Efforts to clear roads leading to the airport using bulldozers began at approximately 6:35 p.m. as the Arab League ministerial committee for Lebanon announced a six-point settlement among feuding parties.
The 7:00 p.m. arrival of an MEA aircraft from Larnaca, Cyprus, was the first commercial flight to arrive in Beirut since the onset of clashes between opposition and government supporters last week. MEA released a statement Thursday saying service from Dubai, Abu Dhabi, Jeddah, Amman, Cairo, and Larnaca will be resumed.
In an interview with the Lebanese Broadcasting Corporation, MEA chairman Mohammad Hout said the week-long shutdown caused more than financial damage, adding that "there was a material and motivational setback that we, with the help of all Lebanese, hope to recover from soon."
"In any case," Hout added, "since roads are being cleared, it appears that citizens traveling to and from the airport will not be inconvenienced."
Hout told The Daily Star in a telephone interview that "resumption of normal activity should begin at [Rafik Hariri International Airport] at midnight [Thursday]."
The reopening of the main highway leading to the airport comes as part of a broader opposition pledge, in adherence with the outlined agreement, to move toward the status quo that existed on the ground before the eruption of violence last Wednesday.
Hizbullah's deputy secretary general, Sheikh Naim Qassem, had announced earlier in the day that "the Cabinet's reversal of the two decisions is a natural step to return things to the way they were before [the fighting]."
In addition to Lebanon's gateway to the skies, the Port of Beirut, which had also been shut down as a result of the fighting this past week, will resume normal functioning as of Friday morning.

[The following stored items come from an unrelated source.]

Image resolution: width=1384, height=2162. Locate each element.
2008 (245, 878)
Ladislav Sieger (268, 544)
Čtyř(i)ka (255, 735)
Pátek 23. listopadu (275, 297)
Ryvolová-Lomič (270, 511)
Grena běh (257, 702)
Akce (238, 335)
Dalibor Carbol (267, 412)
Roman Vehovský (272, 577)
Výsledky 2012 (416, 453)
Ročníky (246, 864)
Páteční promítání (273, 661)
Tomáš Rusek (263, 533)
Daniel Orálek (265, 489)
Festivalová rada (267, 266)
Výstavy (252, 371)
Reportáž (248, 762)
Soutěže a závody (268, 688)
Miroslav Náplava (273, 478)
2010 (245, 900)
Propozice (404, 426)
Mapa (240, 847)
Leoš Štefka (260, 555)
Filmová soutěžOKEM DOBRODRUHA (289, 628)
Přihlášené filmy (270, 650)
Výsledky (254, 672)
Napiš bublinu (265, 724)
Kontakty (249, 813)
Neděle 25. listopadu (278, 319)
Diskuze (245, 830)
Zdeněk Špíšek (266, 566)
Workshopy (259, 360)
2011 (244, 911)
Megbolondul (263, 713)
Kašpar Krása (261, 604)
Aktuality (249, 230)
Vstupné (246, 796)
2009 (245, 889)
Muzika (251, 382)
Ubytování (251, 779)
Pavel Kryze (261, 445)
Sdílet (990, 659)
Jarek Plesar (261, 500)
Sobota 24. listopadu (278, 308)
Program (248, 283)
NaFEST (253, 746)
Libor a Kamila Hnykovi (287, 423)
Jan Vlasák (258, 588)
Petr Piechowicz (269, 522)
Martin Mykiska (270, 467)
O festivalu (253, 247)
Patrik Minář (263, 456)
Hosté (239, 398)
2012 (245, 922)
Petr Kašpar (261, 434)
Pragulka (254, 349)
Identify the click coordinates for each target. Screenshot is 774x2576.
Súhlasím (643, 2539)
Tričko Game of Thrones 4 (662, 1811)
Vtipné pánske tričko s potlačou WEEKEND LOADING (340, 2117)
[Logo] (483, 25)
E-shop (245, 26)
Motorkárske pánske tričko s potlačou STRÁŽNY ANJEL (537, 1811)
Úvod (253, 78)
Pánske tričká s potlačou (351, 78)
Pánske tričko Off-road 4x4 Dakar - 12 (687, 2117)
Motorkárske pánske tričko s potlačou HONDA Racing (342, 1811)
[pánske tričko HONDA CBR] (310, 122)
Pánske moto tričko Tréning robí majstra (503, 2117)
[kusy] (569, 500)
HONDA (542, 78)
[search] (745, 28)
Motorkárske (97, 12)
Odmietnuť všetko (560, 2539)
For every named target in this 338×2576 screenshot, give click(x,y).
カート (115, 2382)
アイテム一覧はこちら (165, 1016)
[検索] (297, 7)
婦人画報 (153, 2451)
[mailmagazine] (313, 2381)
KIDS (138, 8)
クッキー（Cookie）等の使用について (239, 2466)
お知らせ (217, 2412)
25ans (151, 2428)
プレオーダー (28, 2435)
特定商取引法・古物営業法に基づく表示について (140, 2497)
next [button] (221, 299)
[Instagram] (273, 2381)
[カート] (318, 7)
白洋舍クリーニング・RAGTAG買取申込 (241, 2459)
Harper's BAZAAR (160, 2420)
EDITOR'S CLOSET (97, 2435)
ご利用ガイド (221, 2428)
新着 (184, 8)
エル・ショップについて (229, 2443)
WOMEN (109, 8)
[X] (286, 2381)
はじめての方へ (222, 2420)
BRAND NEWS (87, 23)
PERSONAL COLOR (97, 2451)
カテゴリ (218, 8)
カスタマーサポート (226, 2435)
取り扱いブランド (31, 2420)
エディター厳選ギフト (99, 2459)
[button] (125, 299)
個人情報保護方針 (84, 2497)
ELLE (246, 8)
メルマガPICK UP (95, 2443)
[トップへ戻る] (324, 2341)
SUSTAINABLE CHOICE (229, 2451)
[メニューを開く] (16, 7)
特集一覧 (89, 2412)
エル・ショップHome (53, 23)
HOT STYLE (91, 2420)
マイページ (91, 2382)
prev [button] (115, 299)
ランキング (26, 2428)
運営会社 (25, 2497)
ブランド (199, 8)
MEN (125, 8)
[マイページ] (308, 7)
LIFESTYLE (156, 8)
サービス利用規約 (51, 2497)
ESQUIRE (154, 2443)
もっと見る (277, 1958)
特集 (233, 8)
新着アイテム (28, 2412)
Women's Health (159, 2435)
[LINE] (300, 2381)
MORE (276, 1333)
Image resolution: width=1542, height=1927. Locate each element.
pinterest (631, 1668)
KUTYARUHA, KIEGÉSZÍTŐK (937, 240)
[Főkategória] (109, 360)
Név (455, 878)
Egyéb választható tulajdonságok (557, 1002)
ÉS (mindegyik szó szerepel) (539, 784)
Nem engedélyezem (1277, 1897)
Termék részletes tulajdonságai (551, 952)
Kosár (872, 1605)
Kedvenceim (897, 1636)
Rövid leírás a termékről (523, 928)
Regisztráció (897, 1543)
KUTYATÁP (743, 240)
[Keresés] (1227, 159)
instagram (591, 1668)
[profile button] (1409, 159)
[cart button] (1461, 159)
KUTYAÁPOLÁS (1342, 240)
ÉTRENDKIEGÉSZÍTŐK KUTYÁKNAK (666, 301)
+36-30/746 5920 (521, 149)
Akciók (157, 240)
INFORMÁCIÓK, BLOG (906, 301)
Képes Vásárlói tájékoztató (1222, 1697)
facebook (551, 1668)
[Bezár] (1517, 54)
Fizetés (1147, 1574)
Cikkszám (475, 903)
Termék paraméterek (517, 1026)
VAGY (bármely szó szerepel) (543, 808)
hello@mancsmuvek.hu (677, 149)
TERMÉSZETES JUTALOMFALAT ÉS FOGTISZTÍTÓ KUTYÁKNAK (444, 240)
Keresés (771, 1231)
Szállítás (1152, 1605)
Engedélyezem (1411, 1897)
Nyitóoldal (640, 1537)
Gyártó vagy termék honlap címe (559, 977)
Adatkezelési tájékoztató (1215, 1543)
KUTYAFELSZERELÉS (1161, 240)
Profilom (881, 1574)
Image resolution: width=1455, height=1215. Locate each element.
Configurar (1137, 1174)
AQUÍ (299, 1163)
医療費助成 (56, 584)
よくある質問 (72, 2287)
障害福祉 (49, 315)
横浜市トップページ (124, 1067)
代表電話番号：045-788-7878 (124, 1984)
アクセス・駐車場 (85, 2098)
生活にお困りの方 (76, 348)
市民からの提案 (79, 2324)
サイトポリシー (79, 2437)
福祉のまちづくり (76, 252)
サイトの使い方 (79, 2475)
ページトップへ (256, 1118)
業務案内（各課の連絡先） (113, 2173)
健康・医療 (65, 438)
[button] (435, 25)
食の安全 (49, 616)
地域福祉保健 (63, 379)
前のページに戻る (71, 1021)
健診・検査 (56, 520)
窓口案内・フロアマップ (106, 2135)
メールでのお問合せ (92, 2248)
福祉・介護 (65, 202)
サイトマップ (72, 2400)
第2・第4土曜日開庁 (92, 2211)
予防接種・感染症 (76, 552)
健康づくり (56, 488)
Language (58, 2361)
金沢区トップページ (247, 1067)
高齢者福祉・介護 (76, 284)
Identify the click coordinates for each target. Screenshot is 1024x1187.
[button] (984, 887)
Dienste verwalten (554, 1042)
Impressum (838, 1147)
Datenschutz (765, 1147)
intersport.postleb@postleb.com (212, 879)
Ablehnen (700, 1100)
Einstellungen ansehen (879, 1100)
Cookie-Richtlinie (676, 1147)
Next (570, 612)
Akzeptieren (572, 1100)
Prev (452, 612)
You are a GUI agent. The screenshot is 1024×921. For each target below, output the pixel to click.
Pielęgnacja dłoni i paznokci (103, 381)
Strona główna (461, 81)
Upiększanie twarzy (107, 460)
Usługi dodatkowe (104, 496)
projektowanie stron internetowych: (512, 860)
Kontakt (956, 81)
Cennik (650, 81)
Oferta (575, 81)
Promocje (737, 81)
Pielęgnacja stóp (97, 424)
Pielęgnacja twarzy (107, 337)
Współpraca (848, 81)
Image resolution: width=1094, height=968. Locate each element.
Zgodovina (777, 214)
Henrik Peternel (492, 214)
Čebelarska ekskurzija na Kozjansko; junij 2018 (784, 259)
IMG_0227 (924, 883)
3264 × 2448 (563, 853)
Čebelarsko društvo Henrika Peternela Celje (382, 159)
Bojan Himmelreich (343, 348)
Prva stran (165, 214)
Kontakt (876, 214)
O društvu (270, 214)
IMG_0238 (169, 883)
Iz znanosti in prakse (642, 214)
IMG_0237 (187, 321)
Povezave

Although most land routes in and around the capital were opened by the opposition in the wake of the much-publicized Arab League settlement, several key roads leading to the center of Beirut remained blocked as of late Thursday evening.
In the Bekaa Valley, a Daily Star correspondent reported Thursday that the removal of pro-government roadblocks set up at the Masnaa border crossing, the main passage between Lebanon and Syria, got under way soon after the opposition's move to open airport access roads had been confirmed.
With several Leabnese leaders heading to Qatar on Friday in an attempt to hammer out a resolution to the prolonged political stalemate, vital trade and transportation routes throughout the country apparently are expected to be reopened.